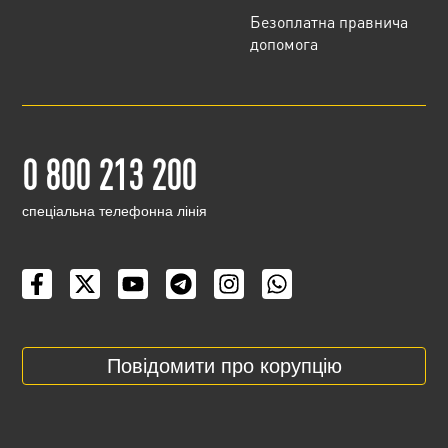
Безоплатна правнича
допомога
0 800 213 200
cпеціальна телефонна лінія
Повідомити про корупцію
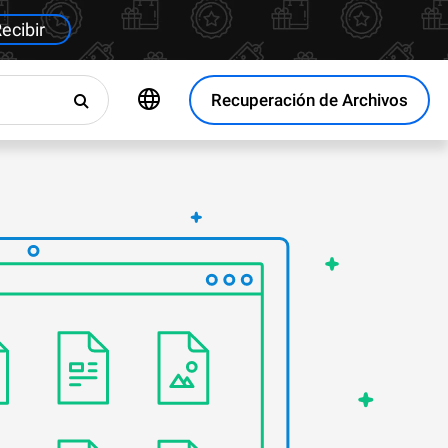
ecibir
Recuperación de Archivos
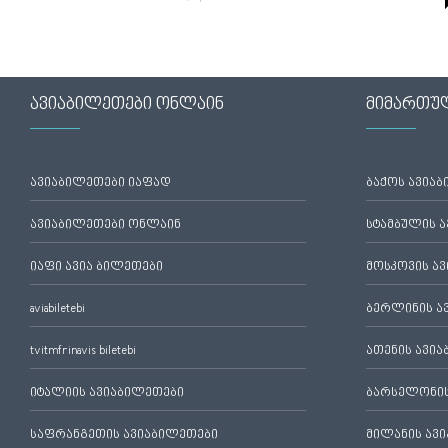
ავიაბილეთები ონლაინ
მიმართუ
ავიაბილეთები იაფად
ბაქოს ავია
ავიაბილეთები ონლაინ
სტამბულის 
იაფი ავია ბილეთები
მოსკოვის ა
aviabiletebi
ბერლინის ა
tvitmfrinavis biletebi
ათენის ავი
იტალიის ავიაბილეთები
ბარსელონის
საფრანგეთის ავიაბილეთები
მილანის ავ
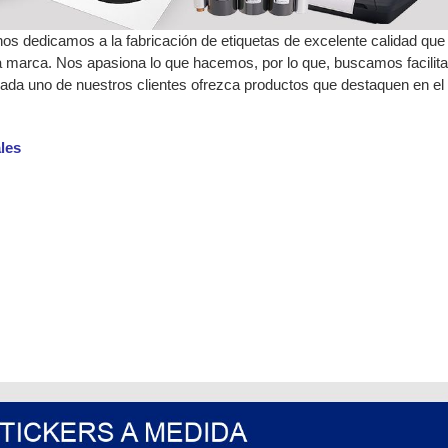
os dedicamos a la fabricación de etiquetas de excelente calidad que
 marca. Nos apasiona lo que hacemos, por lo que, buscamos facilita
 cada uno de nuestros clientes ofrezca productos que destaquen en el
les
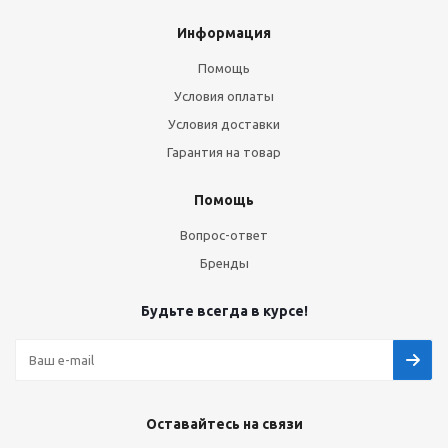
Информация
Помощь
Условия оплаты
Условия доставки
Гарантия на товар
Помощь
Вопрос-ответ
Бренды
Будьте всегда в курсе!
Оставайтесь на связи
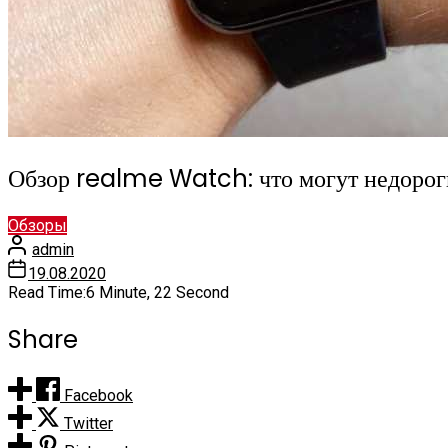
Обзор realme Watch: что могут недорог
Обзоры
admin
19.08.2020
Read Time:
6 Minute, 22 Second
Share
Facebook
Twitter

※ ※ ※

**Description of the task:** For the records above, give the number of lines containing the string "ავიაბილეთები" and no other words.

**Reply to the task:** 5